Deborah MacKenzie, consultant
Forty years ago this spring, three idealistic young computer modellers wrote The Limits to Growth, a book that detailed the first effort to use computers to project possible global futures. And what a projection. Dennis and Dana Meadows and Jörgen Randers created mathematical models of how global population, food, health, industry and resources affected each other, and then extrapolated to see what would happen if booming economic and population growth continued.
The result shocked them: the simulated society collapsed. No technological fix short of abandoning material growth could save repeated simulations from overshooting resource limits and plunging into megadeath and poverty. Partly as a result, the book was met with overwhelming, and largely ideological, derision - but, as I discovered on delving into its history earlier this year, it has never been disproved. Rather the opposite.

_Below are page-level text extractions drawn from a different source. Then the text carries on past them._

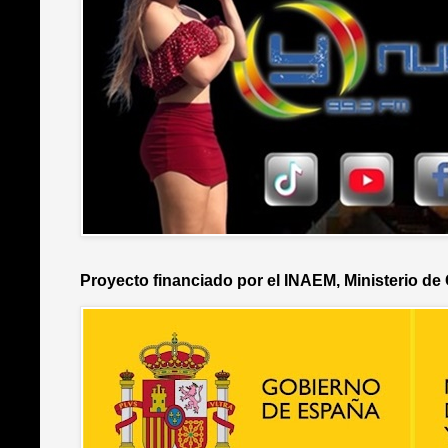
Proyecto financiado por el INAEM, Ministerio de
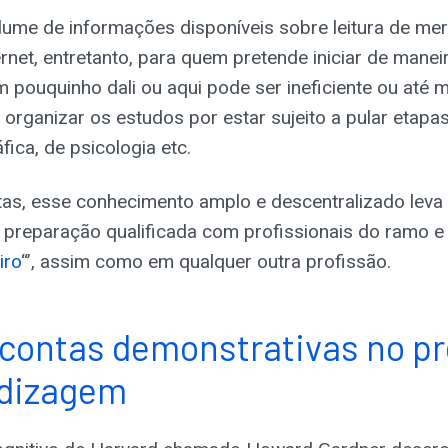
olume de informações disponíveis sobre leitura de me
rnet, entretanto, para quem pretende iniciar de maneir
m pouquinho dali ou aqui pode ser ineficiente ou até
organizar os estudos por estar sujeito a pular etapa
fica, de psicologia etc.
tas, esse conhecimento amplo e descentralizado leva
reparação qualificada com profissionais do ramo e o
iro
“’, assim como em qualquer outra profissão.
 contas demonstrativas no p
ndizagem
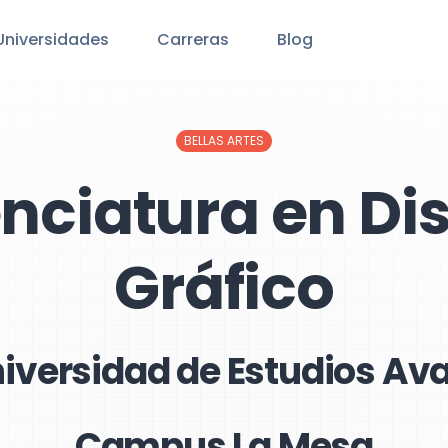
Universidades
Carreras
Blog
BELLAS ARTES
enciatura en Di
Gráfico
niversidad de Estudios A
Campus La Mesa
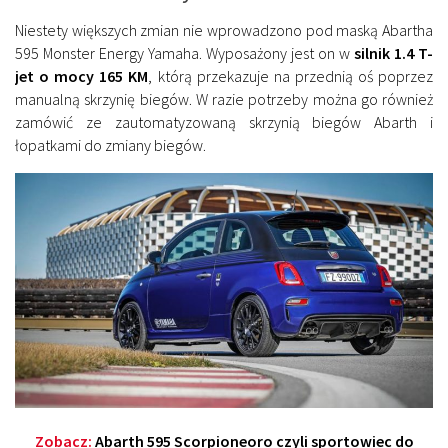
Niestety większych zmian nie wprowadzono pod maską Abartha
595 Monster Energy Yamaha. Wyposażony jest on w
silnik 1.4 T-
jet o mocy 165 KM
, którą przekazuje na przednią oś poprzez
manualną skrzynię biegów. W razie potrzeby można go również
zamówić ze zautomatyzowaną skrzynią biegów Abarth i
łopatkami do zmiany biegów.
Zobacz:
Abarth 595 Scorpioneoro czyli sportowiec do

This is partly because Limits to Growth was not strictly a forecast, but rather a warning of the kinds of things that can go wrong when you have finite resources and social systems that are slow to react; by the time people realise they are running out of fish, or soil, or a stable climate, it is often too late to change fast enough to save what’s left of that resource. The idea of the book was to get the world to stop in time.
Few listened, and in forty years Randers has turned from the idealist who thought the book would change things, to a grumpy grandfather wondering what kind of world will result instead.
In this follow-up book, 2052: A global forecast for the next 40 years Randers makes predictions based on current data, simpler calculations and a lifetime’s experience analysing global systems.
Read the rest.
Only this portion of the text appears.